Between the line containing "atial.org. Mai multe" and the line containing "difundido por las" lies a run of lines; give that run again exactly, with both of those lines, and nothing else from the entries below.
>>>>>
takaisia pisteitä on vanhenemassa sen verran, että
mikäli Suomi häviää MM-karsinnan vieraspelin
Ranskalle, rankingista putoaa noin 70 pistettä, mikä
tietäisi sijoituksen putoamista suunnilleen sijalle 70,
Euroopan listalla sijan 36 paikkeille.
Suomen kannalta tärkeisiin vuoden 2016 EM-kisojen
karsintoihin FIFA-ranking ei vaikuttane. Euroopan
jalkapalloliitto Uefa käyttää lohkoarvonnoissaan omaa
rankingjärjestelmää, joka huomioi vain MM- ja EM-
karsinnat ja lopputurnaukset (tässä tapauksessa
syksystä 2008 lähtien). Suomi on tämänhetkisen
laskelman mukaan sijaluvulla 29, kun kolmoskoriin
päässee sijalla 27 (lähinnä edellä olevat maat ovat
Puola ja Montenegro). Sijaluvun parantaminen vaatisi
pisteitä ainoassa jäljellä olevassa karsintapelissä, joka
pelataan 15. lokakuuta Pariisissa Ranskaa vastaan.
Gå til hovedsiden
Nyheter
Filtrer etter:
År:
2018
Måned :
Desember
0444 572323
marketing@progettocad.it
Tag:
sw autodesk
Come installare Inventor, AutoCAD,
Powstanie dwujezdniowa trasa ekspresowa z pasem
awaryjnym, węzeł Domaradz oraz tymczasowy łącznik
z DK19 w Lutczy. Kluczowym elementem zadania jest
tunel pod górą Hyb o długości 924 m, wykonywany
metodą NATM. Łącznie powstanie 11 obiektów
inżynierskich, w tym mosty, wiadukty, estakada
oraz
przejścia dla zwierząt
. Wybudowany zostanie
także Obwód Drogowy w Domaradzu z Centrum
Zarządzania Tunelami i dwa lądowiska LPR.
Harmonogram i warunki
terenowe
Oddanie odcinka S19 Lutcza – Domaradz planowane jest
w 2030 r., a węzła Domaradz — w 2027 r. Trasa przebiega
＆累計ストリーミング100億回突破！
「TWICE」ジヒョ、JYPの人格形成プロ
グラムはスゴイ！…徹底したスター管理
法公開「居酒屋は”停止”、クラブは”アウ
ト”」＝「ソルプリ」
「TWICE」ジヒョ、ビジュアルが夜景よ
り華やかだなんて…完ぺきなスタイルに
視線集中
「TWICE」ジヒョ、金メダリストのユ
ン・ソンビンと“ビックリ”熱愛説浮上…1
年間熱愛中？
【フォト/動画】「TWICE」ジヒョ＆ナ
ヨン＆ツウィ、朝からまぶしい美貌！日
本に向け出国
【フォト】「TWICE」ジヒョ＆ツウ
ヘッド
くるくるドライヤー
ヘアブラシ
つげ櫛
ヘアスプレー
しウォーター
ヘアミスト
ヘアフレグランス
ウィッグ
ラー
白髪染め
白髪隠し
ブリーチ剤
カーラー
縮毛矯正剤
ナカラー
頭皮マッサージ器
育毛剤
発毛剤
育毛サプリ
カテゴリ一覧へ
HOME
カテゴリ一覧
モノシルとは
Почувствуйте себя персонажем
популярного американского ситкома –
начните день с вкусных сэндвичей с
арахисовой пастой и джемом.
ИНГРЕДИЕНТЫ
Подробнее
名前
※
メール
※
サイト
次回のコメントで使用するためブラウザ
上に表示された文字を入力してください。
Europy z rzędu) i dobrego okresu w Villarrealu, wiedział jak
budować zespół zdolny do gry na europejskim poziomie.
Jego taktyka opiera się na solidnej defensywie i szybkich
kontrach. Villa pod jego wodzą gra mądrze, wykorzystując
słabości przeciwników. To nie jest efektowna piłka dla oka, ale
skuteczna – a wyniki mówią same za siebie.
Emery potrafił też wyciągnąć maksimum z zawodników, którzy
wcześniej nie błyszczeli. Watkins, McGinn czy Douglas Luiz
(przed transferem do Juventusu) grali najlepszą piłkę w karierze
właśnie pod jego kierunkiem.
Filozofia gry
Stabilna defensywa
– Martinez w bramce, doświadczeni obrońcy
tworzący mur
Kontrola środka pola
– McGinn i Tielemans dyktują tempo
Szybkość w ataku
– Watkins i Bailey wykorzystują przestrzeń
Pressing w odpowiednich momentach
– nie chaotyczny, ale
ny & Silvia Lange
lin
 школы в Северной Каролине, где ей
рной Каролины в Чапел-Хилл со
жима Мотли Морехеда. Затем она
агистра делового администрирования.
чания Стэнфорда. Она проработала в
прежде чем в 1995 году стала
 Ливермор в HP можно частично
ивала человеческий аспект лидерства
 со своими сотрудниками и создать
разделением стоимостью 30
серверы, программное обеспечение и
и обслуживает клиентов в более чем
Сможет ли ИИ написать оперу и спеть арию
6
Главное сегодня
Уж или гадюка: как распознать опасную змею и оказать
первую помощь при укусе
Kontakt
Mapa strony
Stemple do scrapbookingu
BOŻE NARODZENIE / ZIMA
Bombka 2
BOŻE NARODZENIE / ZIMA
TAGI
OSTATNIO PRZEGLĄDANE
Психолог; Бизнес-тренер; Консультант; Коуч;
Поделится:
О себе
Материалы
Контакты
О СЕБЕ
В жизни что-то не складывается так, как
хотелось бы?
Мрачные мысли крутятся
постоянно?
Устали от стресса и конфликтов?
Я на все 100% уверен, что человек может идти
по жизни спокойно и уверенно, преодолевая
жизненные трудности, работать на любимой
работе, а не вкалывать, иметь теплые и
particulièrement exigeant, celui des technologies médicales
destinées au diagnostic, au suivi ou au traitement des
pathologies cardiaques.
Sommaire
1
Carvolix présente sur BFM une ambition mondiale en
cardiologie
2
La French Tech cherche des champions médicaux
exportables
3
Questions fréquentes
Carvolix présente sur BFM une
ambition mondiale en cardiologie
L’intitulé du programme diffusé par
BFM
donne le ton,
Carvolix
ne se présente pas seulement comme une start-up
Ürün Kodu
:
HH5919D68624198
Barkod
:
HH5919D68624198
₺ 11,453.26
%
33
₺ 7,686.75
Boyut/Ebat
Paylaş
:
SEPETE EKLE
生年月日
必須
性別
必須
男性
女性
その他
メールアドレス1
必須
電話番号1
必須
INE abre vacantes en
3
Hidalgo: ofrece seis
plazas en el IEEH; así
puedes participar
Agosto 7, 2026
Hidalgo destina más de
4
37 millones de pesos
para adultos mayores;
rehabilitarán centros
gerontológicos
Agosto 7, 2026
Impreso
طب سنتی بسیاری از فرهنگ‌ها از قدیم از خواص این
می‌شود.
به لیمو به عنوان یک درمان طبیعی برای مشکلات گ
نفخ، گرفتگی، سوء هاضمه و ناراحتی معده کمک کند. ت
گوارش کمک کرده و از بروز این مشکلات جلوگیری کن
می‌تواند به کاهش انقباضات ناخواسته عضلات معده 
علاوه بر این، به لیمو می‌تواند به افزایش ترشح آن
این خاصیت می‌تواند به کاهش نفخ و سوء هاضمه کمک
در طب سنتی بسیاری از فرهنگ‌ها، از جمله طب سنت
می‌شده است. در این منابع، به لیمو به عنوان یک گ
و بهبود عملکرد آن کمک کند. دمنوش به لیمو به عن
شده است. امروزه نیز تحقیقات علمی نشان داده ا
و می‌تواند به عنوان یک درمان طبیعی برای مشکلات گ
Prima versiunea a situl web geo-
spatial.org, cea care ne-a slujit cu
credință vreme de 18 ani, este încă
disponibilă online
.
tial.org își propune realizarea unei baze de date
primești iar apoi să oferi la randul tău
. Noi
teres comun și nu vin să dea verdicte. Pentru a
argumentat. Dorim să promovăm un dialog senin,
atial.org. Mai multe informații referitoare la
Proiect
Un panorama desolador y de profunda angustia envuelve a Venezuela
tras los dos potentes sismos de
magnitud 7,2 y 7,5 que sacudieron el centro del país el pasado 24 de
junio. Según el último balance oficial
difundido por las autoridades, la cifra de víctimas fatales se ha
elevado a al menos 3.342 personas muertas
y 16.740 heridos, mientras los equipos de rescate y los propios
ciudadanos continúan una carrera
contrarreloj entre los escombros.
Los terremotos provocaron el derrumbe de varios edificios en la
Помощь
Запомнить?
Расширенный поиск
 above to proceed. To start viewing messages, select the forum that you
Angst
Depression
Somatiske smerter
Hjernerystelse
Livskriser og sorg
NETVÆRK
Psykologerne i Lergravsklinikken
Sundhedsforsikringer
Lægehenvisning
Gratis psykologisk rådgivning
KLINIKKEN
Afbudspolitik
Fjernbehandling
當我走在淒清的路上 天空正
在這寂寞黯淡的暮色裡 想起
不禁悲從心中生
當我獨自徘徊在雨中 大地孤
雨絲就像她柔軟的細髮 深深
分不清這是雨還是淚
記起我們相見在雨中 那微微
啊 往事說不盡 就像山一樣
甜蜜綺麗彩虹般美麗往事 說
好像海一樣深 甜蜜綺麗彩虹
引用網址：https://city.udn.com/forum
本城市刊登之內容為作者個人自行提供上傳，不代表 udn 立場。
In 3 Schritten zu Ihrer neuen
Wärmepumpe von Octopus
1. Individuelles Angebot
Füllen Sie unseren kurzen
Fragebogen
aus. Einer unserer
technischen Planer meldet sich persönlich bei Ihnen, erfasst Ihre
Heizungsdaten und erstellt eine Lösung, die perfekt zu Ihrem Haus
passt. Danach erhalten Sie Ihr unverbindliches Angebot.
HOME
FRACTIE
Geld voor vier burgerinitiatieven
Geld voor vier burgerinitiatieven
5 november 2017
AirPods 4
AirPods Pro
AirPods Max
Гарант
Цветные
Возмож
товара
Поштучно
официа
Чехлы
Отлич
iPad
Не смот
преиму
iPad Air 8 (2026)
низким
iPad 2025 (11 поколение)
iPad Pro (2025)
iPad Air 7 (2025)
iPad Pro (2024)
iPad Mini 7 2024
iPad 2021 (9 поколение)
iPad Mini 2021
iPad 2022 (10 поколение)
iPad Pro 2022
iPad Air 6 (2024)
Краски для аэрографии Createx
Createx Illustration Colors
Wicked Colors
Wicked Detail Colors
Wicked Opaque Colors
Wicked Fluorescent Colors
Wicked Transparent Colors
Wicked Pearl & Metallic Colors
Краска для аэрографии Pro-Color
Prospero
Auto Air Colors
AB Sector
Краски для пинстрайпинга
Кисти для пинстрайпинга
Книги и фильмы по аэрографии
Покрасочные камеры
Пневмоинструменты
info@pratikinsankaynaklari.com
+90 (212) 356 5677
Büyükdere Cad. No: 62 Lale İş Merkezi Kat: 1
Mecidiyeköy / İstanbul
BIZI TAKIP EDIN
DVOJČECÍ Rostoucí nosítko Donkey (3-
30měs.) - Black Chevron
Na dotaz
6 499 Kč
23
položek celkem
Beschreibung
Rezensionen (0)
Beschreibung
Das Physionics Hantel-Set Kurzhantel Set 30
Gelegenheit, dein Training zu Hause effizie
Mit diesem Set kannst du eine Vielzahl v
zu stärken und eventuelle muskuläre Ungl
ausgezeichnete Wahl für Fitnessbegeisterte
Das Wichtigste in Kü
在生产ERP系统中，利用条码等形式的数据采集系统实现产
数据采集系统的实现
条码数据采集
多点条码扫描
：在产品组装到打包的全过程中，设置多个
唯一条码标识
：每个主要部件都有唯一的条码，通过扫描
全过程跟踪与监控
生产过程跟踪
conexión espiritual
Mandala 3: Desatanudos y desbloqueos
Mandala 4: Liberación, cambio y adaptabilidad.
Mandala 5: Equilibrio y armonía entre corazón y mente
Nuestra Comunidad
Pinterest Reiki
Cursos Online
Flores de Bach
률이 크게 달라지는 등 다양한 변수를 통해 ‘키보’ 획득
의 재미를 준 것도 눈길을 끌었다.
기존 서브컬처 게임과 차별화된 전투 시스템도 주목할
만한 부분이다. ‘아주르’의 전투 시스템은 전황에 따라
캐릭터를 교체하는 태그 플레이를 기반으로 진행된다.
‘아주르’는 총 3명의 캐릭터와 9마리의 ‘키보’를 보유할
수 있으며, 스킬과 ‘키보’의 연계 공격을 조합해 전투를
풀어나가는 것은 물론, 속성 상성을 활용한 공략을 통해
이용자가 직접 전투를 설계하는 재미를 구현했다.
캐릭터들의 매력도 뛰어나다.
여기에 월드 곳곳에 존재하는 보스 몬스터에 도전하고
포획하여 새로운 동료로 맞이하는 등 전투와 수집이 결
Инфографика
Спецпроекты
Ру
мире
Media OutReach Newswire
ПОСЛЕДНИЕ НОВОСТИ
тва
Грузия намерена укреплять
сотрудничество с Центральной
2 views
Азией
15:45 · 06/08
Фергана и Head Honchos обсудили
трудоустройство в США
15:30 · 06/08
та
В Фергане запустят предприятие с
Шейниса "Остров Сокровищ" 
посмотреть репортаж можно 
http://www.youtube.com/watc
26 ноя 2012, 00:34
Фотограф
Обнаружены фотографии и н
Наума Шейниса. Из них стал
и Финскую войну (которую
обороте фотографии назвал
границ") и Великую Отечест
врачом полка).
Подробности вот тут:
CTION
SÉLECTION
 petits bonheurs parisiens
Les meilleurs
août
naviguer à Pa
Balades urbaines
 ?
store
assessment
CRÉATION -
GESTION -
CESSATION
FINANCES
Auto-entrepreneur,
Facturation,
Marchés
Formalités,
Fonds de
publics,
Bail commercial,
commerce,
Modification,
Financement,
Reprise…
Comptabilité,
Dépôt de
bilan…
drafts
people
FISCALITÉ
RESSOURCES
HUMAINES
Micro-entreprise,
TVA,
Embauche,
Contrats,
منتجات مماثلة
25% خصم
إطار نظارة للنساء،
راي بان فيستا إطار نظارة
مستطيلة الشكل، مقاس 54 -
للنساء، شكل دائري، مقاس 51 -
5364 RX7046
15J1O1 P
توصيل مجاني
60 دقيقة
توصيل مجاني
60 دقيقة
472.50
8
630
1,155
<<<<<
**Solution to this exercise**
atial.org. Mai multe informații referitoare la
Proiect
Un panorama desolador y de profunda angustia envuelve a Venezuela
tras los dos potentes sismos de
magnitud 7,2 y 7,5 que sacudieron el centro del país el pasado 24 de
junio. Según el último balance oficial
difundido por las autoridades, la cifra de víctimas fatales se ha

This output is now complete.